Par exemple, à un moment donné, il fut demandé à Vito de jeter des cartouches de cigarettes d'une certaine marque à Joe depuis l'arrière d'un camion. Debout au milieu de nombreuses variétés, ce fut un tout petit peu difficile d'aligner Vito dans la bonne direction pour choisir la marque désirée; il n'y avait qu'un coin très fin qui dicté l'endroit où l'interaction était possible. Il était alors assez facile d'aller plus loin et de dépasser la direction souhaitée.

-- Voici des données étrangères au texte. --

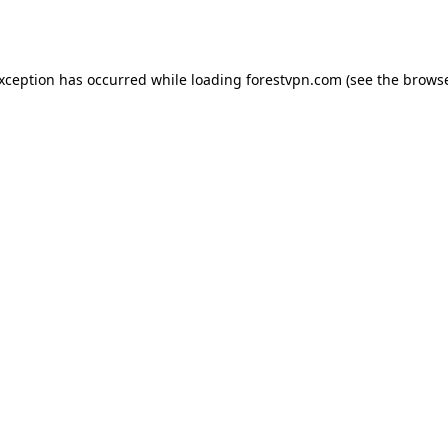
exception has occurred while loading
forestvpn.com
(see the
browse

L'action dans Mafia II se veut fluide. Il y a une grande variété d'armes à utiliser, et cela se fait à l'aide d'un autre bouton du clavier. Pour la majeure partie il s'agit d'un style de combat "je cours-je tire" avec un système de couverture. Vito peut sauter ou glisser pour se couvrir, se cachant alors derrière l'objet le plus proche, d'une dimension assez large selon la situation. Le mécanisme du système de couverture repose sur un va et vient; vous restez à couvert jusqu'au moment où vous choisissez de ne plus l'être en pressant une seconde fois la touche appropriée. C'est à la fois utile, pour éviter une exposition accidentelle, mais mieux que ça, cela permet de tirer sur les adversaires tout en restant, en grande partie, caché. Certaines armes se prêtent mieux à cette action que d'autres.

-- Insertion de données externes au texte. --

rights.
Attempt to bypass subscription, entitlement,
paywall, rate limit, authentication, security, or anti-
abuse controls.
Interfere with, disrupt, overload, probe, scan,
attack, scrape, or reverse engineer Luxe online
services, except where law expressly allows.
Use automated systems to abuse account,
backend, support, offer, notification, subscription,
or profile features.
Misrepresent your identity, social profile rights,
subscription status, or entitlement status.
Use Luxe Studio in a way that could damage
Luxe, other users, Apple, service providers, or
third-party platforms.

Le regain de santé se fait sous forme de nourriture, et celle ci se trouve autour de la position actuelle du joueur. Pendant la fusillade à laquelle nous avons participé, nos coéquipiers opéraient leur propre reconnaissance, se déployant et se lançant des encouragements les uns les autres. Nous sommes restés avec l'escouade, mais il semblait possible de rester derrière dans une certain mesure, bien qu'ils existent des checkpoints qui ne peuvent être traversés par vos camarades mafieux tant que vous ne les ayez pas rejoint.

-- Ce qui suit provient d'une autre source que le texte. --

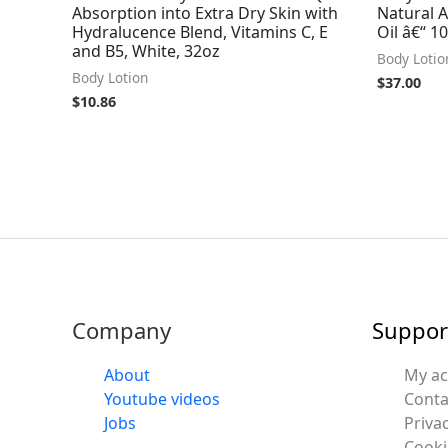
Absorption into Extra Dry Skin with
Natural 
Hydralucence Blend, Vitamins C, E
Oil â€“ 10
and B5, White, 32oz
Body Lotio
Body Lotion
$
37.00
$
10.86
Company
Suppor
About
My a
Youtube videos
Conta
Jobs
Privac
Cooki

Les développeurs ont mis en exergue les techniques APEX de l'application d'Nvidia, qui autorisent de convaincants mouvements au niveau des vêtements, des effets de particules, et de la physique en général. Par exemple, nous avons eu la tache de tirer à la mitraillette sur un vieux restaurant appartenant à un gang rival. Alors que l'équipe ouvrait le feu, chaque écharde de bois et de morceau de verre restaient sur le sol plutôt que de disparaitre dans l'inconnu. C'était de la destruction en temps réel d'un aspect tout à fait impressionnant.


De plus, les explosions créèrent des ondes de chocs se propageant vers l'extérieur tout en affectant les personnages pris dans leurs souffles. L'effet d'ondulation fut facilement reconnaissable et la projection au sol apparue réaliste.


En fait, l'univers entier semble très travaillé. Alors que Vito se promenait le long d'une rue, il pouvait observer les passants vaqués à leurs occupations. Nous avons vu l'un d'entre eux glissé sur quelque chose sur le trottoir et s'observer afin de voir ce qu'il s'était passé. Bien qu'il ne s'agisse pas d'éléments de gameplay fondamentalement importants, des moments comme celui ci aide vraiment à l'imprégnation du monde, nous faisant ressentir une certaine similitude avec le monde réel. Le petit reproche graphique que l'on peut faire, et c'est une chose commune à de nombreux jeux, réside dans l'animation faciale. Les personnages gesticulaient pendant qu'ils parlaient, mais leurs visages ne reflétaient pas correctement l'émotion. Il y a comme une zone morte quelque part autour des yeux qui trahis le naturel du dialogue. Encore une fois, c'est mineur, mais cela fait d'autant plus ressortir la force du doublage vocal, c'est quelque chose qui peut encore être réglé.


Mafia 2 est plaisant même si on lui retire l'élément narratif principal, et l'attention portée aux détails joue en faveur de l'époque et de l'environnement donnant un ensemble qui saura ravir les fans du premier épisode attendant depuis longtemps une suite. Le lancement du jeu aura lieu le 27 août.